Esta Europa se ha construido desde arriba, sin participación —ni interés en que la haya— de los ciudadanos, a los que se llama a votar un Parlamento carente de la capacidad fundamental que en teoría política los define: la legislativa. Las decisiones las toman, en realidad, una Comisión —cuyo presidente y miembros tampoco votamos, ni siquiera indirectamente, a través de los parlamentarios electos— y los jefes de Estado o de Gobierno en razón de su poder fáctico real. Para hacer el cuento corto: lo que decidieron (¿los gobernantes europeos? ¿el FMI? ¿los 'mercados'...?) construir fue una Europa por y para la minoría conocida como 'clase media acomodada'.
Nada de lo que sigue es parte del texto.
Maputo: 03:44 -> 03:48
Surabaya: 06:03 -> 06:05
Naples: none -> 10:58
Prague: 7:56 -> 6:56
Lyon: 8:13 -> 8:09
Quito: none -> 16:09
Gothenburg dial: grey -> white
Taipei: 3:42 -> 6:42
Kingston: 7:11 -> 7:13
Mediada la primera década del siglo XXI, los más acomodados percibieron el crecimiento excesivo de esa 'clase media', y resultó obvia para ellos la necesidad de una 'solución diluvio': una crisis global que empobreciese a un amplio porcentaje de esos 'asimilados' a la clase dominante, y de la que se derivase la 'necesidad' de recortar drásticamente las partidas de presupuesto destinadas a educación, sanidad, etc., parcelas que el neoliberalismo no considera derechos de los ciudadanos/as, sino servicios a los que sólo deben acceder quienes dispongan de recursos para pagarlos.
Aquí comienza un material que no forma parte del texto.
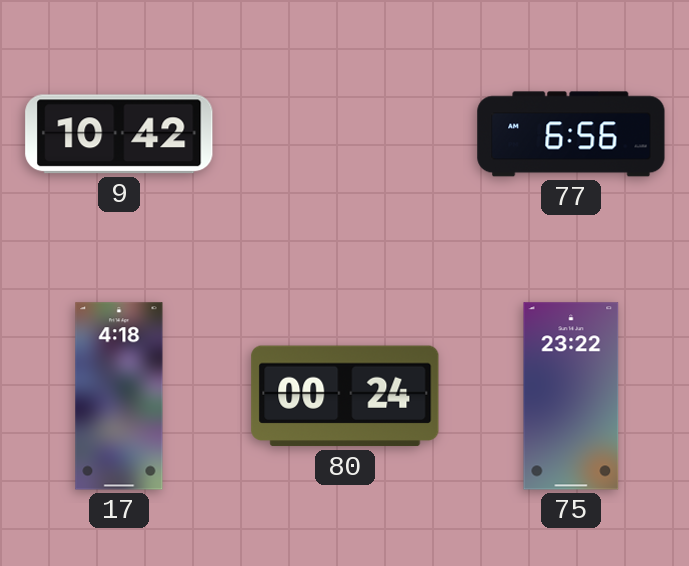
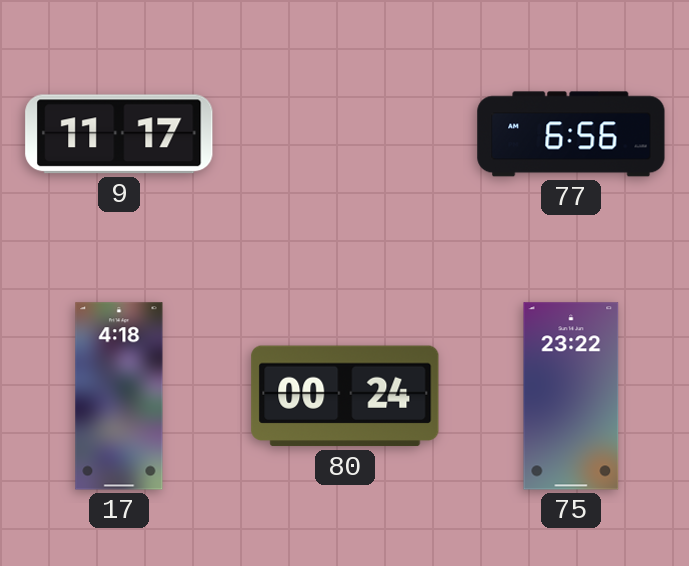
9: 10:42 -> 11:17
En la base de esta Unión Europea, desde Maastricht, está la defensa e imposición de ese neoliberalismo como única opción económica 'democrática' posible, así como la entrega paulatina del Estado del Bienestar a poderes económicos participados en su mayoría por capital no europeo.

Y por lo demás, Europa hoy es nada frente a Rusia, los USA y China, que intervienen aquí y allá con políticas de hechos consumados sin que la ridícula UE sea capaz de articular a tiempo respuesta o argumento alguno en contra.